# 2009 Summer Trout Slam & Kids Trout Slam



## jtownsend2 (Mar 25, 2005)

*TEXAS CITY ANGLERS CLUB
SUMMER TROUT SLAM
&
KIDS TROUT SLAM
June 20, 2009*


*Hosted by:
Texas City Anglers Club, Galveston Government Employees Credit Union, & Gulfway Plaza

Sponsored by:
Bass Taxidermy, Fishing Tackle Unlimited, FishGillz Sunglasses, Kroger, Laguna Rods, Serious Tackle, Strike Pro Lures*

*Follow the link to rules, regulations, & entry form.
**http://www.filedropper.com/2009tcacs...mkidstroutslam*

post questions here or email to
[email protected]

*Payout Structure*​100% of the entry fee portion will be paid to the top 3 places.
Note: Membership fees for new TCAC members are not included in the payout.
1st Place = 50% + $500 CD donated by GGECU + Laguna Rod & reel combo
2nd Place = 30%
3rd Place = 20%

100% of the Optional Big Trout Side Pot will be paid to the top 2 places.
1st Place = 70%
2nd Place = 30%

Kids Division prizes:
1st Place = $500 CD donated by GGECU + Laguna Rod & reel combo + Bass Taxidermy mount of winning fish
2nd thru 6th Places = Rod & Reel Combos sponsored by Fishing Tackle Unlimited
NO KID FISHING THE TOURNAMENT GOES HOME EMPTY HANDED! 
Attached Images


----------



## jtownsend2 (Mar 25, 2005)

Look for our table and display at the FTU Event (I45 Location) this weekend.

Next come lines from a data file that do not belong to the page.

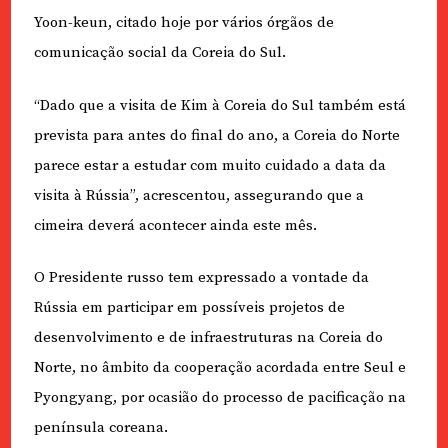
Yoon-keun, citado hoje por vários órgãos de
comunicação social da Coreia do Sul.
“Dado que a visita de Kim à Coreia do Sul também está
prevista para antes do final do ano, a Coreia do Norte
parece estar a estudar com muito cuidado a data da
visita à Rússia”, acrescentou, assegurando que a
cimeira deverá acontecer ainda este mês.
O Presidente russo tem expressado a vontade da
Rússia em participar em possíveis projetos de
desenvolvimento e de infraestruturas na Coreia do
Norte, no âmbito da cooperação acordada entre Seul e
Pyongyang, por ocasião do processo de pacificação na
península coreana.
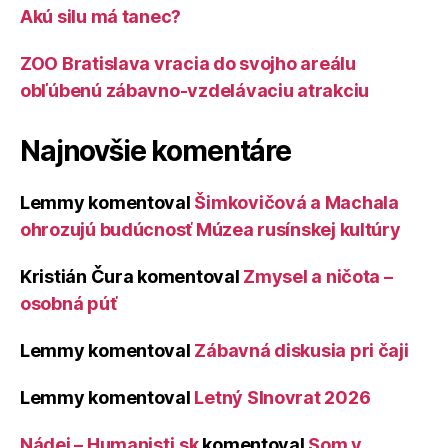
Akú silu má tanec?
ZOO Bratislava vracia do svojho areálu
obľúbenú zábavno-vzdelávaciu atrakciu
Najnovšie komentáre
Lemmy
komentoval
Šimkovičová a Machala
ohrozujú budúcnosť Múzea rusínskej kultúry
Kristián Čura
komentoval
Zmysel a ničota –
osobná púť
Lemmy
komentoval
Zábavná diskusia pri čaji
Lemmy
komentoval
Letný Slnovrat 2026
Nádej – Humanisti.sk
komentoval
Som v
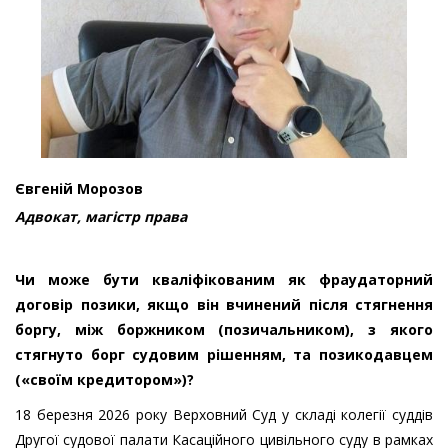
Євгеній Морозов
Адвокат, магістр права
Чи може бути кваліфікованим як фраудаторний
договір позики, якщо він вчинений після стягнення
боргу, між боржником (позичальником), з якого
стягнуто борг судовим рішенням, та позикодавцем
(«своїм кредитором»)?
18 березня 2026 року Верховний Суд у складі колегії суддів
Другої судової палати Касаційного цивільного суду в рамках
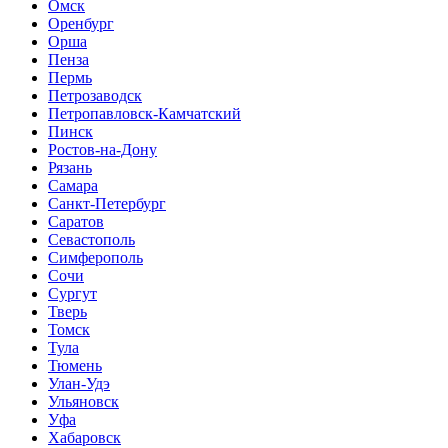
Омск
Оренбург
Орша
Пенза
Пермь
Петрозаводск
Петропавловск-Камчатский
Пинск
Ростов-на-Дону
Рязань
Самара
Санкт-Петербург
Саратов
Севастополь
Симферополь
Сочи
Сургут
Тверь
Томск
Тула
Тюмень
Улан-Удэ
Ульяновск
Уфа
Хабаровск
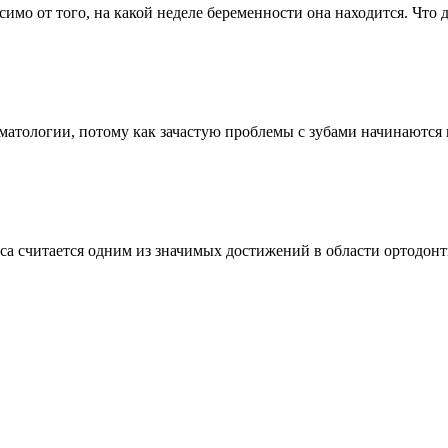
о от того, на какой неделе беременности она находится. Что де
атологии, потому как зачастую проблемы с зубами начинаются из-
а считается одним из значимых достижений в области ортодонтии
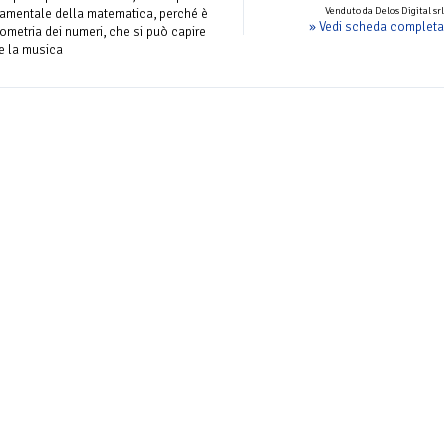
Venduto da Delos Digital srl
damentale della matematica, perché è
» Vedi scheda completa
eometria dei numeri, che si può capire
e la musica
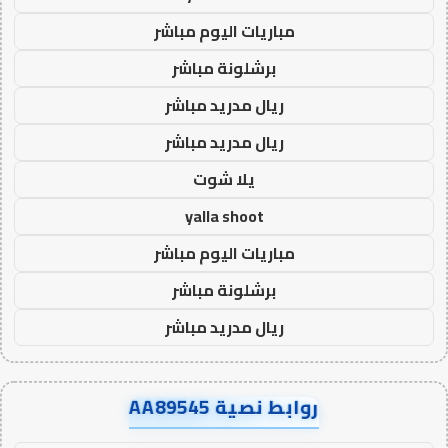
مباريات اليوم مباشر
برشلونة مباشر
ريال مدريد مباشر
ريال مدريد مباشر
يلا شوت
yalla shoot
مباريات اليوم مباشر
برشلونة مباشر
ريال مدريد مباشر
روابط نصية AA89545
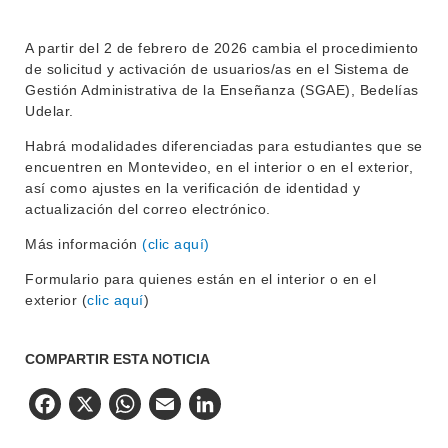
MOVILIDAD ACADÉMICA
SERVICIOS
BIBLIOTECA
A partir del 2 de febrero de 2026 cambia el procedimiento
LLAMADOS
de solicitud y activación de usuarios/as en el Sistema de
Gestión Administrativa de la Enseñanza (SGAE), Bedelías
NOTICIAS
Udelar.
CONTACTO
Habrá modalidades diferenciadas para estudiantes que se
encuentren en Montevideo, en el interior o en el exterior,
así como ajustes en la verificación de identidad y
actualización del correo electrónico.
Más información
(clic aquí)
Formulario para quienes están en el interior o en el
exterior (
clic aquí
)
COMPARTIR ESTA NOTICIA
Facebook
X
WhatsApp
Email
LinkedIn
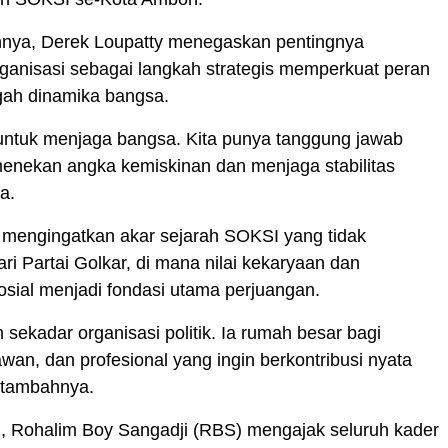
nya, Derek Loupatty menegaskan pentingnya
rganisasi sebagai langkah strategis memperkuat peran
gah dinamika bangsa.
 untuk menjaga bangsa. Kita punya tanggung jawab
menekan angka kemiskinan dan menjaga stabilitas
ya.
 mengingatkan akar sejarah SOKSI yang tidak
ari Partai Golkar, di mana nilai kekaryaan dan
sial menjadi fondasi utama perjuangan.
sekadar organisasi politik. Ia rumah besar bagi
awan, dan profesional yang ingin berkontribusi nyata
” tambahnya.
u, Rohalim Boy Sangadji (RBS) mengajak seluruh kader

This is a great opportunity for the kiddos to compete for free and win some GREAT prizes!


----------



## jtownsend2 (Mar 25, 2005)

*TTT*

Less than 3 weeks to go.

100% payout for the entry fee portion on the adult side, free kids division with great prizes, and much more!


----------



## ranch extreme (Apr 14, 2008)

The Laguna Rods are here (may post pic later), along with the mated Shimano reels. Man, they look good. 

Monday is the deadline for mailing entries. You can still register at Serious Tackle or Galveston Government Employees Credit Union (GGECU) in Gulfway Plaza in La Marque throughout next week.

Entries are starting to come in and the turnout is looking pretty good.


----------



## jtownsend2 (Mar 25, 2005)

*Participants....*

Don't forget to pick-up your door prize/food ticket at the weigh-in!


----------



## jtownsend2 (Mar 25, 2005)

*RESULTS*

We had an excellent turnout for the tournament with 68 competitors on the adult side and 26 kids.

Adult Division:
1st Place - Mike May & Russell Alvis 13.94 lbs
2nd Place - Brooks Kelm & Sammy Flores 13.70 lbs
3rd Place - Bubba Thomas & Ross Pilkington 13.38 lbs

Big Trout Division:
1st Place - Brooks Kelm 7.08 lbs
2nd Place - Ryan Battistoni 6.1 lbs

Kids Division:
1st Place - Allison Ellington (Speckled Trout) 2.85 lbs
2nd Place - Connor McKinzie (Speckled Trout) 2.17 lbs
3rd Place - Justin Ruiz (Speckled Trout) 1.68 lbs
4th Place - Victoria Gehret (Speckled Trout) 1.52 lbs
5th Place - Clayton Smith (Speckled Trout) 1.22 lbs

Thanks to all the participants who fished the tournament.

Special thanks to our sponsors: Galveston Government Employees Credit Union (Rachel Robert - President), Fishing Tackle Unlimited (Camile Null), Serious Tackle & StrikePro Lures (Chris Gonzales, Kroger, Laguna Rods, FishGillz Sunglasses, Bass Taxidermy, and Gulfway Plaza


----------